Non vi è invece nulla di ingiusto o di discriminante nel far riferimento a delle differenze reali ed oggettive: uguaglianza non vuol dire equivalenza. Ogni legge, di fatto, distingue. Gli Stati hanno sempre imposto delle ragionevoli restrizioni al matrimonio, per preservare l’essenza e il significato dell’istituzione: di conseguenza non possono sposarsi gli omosessuali così come non possono sposarsi i parenti stretti, i minorenni o le persone incapaci di intendere e di volere. Sempre per legge, chi contrae matrimonio deve essere in grado di assumersene gli obblighi (motivo per cui, ad esempio, è considerato impedimento la minore età) e deve farlo di sua spontanea volontà (per questo i vizi della volontà sono causa di invalidità). I coniugi devono essere due (e non un numero illimitato di persone) e devono essere un uomo e una donna. Il che esclude i bigami, le persone dello stesso sesso, la poliginia e la poliandria.
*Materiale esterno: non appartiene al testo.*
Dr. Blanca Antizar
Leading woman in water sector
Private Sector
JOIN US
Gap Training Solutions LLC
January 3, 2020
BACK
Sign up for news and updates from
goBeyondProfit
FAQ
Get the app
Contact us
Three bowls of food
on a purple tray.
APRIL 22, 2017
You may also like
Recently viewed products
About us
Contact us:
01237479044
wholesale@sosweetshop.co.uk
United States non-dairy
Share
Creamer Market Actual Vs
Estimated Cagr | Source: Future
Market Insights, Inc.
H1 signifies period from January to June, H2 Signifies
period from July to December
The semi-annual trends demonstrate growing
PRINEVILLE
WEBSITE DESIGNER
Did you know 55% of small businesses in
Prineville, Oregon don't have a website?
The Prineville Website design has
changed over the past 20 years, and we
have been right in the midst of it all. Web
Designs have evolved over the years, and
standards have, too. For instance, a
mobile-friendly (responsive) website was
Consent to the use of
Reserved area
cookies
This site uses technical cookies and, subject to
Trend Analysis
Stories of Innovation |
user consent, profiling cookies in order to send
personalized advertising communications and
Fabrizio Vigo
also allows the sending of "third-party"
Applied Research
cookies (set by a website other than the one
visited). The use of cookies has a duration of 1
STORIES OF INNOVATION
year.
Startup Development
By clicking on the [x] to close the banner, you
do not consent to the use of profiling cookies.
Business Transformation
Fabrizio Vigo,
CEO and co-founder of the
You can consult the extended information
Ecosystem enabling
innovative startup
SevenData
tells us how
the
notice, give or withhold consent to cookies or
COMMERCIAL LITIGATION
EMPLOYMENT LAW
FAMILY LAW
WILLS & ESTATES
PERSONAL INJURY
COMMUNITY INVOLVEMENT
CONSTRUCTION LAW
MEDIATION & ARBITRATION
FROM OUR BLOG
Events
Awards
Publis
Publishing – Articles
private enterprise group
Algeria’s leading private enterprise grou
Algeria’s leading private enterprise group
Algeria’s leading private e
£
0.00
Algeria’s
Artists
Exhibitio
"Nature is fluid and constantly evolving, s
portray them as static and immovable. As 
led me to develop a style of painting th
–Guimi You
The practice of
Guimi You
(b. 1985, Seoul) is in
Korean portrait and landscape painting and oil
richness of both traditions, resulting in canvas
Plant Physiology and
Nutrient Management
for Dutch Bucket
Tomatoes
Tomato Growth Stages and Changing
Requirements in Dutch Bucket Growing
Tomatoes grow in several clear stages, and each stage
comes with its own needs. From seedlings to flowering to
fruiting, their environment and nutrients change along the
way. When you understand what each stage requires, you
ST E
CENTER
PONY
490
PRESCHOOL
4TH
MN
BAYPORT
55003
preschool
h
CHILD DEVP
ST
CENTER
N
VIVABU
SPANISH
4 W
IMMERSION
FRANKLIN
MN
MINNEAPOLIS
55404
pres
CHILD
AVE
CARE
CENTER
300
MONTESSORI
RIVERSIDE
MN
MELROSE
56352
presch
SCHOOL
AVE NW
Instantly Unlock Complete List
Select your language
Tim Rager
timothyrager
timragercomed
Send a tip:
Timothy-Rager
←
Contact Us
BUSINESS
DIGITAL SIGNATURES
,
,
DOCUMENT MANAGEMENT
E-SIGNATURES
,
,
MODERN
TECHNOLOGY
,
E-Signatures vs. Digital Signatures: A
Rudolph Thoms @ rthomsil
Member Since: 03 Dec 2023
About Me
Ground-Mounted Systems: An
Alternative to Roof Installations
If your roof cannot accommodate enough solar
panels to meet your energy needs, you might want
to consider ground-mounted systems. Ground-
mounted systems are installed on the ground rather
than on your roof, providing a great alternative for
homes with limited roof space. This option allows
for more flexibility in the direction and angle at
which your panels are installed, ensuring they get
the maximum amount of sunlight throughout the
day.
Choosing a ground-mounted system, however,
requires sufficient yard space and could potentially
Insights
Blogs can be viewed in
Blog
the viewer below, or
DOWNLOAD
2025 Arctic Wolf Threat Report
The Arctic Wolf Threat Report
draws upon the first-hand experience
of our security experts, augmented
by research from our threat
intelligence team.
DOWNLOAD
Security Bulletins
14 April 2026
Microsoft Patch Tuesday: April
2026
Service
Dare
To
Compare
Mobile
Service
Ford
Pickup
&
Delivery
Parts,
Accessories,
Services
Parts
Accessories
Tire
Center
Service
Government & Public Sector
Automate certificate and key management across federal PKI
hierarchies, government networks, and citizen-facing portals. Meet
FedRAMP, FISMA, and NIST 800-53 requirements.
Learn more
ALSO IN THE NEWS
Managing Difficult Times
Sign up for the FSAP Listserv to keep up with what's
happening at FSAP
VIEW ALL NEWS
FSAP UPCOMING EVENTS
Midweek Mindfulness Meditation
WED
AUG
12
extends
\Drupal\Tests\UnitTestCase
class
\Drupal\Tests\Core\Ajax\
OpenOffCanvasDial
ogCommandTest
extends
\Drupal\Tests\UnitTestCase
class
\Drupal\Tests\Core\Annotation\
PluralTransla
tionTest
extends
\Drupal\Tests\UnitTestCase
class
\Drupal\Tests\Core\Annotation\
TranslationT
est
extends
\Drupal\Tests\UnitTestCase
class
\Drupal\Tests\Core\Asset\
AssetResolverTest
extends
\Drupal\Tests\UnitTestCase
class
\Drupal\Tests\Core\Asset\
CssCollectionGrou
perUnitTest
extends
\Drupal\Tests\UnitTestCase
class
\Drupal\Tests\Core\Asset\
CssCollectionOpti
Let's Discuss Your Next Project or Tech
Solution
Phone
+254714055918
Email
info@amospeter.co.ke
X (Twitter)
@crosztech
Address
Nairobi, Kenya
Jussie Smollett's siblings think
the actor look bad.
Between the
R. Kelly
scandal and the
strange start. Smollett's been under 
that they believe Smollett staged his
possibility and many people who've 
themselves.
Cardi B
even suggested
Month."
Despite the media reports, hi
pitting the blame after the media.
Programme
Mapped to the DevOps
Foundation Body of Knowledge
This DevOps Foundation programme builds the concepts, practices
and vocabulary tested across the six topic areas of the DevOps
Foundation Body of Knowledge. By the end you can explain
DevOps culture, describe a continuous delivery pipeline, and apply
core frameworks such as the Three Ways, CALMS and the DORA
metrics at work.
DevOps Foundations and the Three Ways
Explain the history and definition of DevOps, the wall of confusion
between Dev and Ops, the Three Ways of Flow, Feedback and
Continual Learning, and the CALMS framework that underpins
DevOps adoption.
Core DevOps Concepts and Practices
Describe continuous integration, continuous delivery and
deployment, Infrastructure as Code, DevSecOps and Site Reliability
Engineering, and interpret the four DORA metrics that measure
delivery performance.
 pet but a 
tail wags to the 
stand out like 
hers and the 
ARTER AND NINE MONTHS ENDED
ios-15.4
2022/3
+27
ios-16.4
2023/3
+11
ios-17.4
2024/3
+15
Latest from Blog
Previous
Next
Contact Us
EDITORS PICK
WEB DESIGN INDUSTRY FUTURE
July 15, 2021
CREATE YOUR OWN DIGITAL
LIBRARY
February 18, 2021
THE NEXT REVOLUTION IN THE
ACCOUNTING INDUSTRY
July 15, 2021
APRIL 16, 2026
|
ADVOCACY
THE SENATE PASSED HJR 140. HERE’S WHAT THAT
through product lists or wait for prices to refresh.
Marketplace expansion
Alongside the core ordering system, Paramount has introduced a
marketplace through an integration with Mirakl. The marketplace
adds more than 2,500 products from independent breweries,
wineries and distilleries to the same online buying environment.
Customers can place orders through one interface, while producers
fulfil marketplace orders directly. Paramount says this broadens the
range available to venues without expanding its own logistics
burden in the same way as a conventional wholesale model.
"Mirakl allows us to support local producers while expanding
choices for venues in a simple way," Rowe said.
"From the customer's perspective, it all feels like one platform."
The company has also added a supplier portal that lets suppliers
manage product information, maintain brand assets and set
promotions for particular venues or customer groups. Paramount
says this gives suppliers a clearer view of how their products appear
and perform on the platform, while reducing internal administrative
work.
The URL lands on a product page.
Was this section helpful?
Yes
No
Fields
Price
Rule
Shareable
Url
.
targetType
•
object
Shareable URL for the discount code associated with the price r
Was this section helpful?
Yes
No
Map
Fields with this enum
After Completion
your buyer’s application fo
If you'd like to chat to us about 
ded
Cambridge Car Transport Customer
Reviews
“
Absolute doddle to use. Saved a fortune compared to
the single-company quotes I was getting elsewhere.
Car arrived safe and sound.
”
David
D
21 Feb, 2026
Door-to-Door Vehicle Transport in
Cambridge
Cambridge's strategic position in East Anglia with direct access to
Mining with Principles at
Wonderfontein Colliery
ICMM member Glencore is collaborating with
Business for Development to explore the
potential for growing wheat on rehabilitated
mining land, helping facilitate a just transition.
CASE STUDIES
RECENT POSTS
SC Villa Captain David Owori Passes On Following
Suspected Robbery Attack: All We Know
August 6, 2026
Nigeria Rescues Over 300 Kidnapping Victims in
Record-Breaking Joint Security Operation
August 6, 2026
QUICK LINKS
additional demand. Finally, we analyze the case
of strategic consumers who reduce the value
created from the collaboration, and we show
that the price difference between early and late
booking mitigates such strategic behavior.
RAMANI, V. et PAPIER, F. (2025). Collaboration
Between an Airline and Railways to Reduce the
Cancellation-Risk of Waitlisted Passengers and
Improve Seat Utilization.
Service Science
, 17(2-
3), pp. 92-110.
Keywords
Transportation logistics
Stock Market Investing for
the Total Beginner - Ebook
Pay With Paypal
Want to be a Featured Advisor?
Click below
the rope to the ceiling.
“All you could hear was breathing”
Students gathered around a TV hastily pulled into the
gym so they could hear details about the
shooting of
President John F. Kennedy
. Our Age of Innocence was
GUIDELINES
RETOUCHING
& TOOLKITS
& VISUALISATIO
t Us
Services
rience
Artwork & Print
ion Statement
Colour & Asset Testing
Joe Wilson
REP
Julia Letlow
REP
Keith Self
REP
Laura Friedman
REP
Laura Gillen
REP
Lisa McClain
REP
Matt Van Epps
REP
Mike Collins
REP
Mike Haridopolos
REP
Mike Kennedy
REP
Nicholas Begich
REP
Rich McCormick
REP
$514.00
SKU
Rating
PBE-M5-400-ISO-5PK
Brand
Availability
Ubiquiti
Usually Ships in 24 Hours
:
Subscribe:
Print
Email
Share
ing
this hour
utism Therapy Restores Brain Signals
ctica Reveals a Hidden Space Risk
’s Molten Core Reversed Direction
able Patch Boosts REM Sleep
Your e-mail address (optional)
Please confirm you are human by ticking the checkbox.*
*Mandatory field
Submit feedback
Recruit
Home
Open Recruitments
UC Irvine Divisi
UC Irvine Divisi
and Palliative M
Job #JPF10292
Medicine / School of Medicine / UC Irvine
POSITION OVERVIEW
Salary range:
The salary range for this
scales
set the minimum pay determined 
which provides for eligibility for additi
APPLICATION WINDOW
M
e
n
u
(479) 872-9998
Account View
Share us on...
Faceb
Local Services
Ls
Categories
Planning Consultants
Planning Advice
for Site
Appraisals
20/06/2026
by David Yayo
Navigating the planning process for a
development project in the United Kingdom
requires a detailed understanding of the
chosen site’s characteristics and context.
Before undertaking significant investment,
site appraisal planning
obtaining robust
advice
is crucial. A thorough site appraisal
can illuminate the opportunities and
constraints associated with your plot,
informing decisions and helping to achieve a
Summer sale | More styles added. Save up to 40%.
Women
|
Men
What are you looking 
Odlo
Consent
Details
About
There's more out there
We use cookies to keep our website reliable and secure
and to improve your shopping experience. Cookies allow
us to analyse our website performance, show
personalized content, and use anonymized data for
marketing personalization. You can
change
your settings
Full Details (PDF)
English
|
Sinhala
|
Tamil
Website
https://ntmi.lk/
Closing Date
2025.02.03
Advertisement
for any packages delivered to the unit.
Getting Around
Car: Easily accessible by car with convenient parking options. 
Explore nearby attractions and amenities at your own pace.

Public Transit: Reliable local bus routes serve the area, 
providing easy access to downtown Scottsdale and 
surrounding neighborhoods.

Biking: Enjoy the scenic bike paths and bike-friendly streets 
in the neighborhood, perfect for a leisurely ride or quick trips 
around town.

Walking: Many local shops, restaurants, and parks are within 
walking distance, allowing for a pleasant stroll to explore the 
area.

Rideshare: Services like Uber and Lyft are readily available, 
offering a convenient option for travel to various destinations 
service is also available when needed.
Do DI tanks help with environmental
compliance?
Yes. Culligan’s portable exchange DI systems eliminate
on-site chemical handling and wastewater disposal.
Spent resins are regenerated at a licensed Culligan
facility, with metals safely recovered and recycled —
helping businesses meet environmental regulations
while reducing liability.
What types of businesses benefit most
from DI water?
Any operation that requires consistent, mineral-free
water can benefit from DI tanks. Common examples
Ma se definiamo discriminatorio impedire di sposarsi alle persone dello stesso sesso, allora diventa discriminatorio escludere dal matrimonio tutte le persone che rientrano nelle altre categorie citate. Dunque, l’unico modo per evitare ogni marchio di «discriminazione» in materia resta che lo Stato cessi di riconoscere il matrimonio per legge e lo qualifichi come un fatto interamente privato. Altrimenti, fino a quando continuerà a riconoscerlo, lo Stato avrà il dovere di definirlo e di porvi delle condizioni.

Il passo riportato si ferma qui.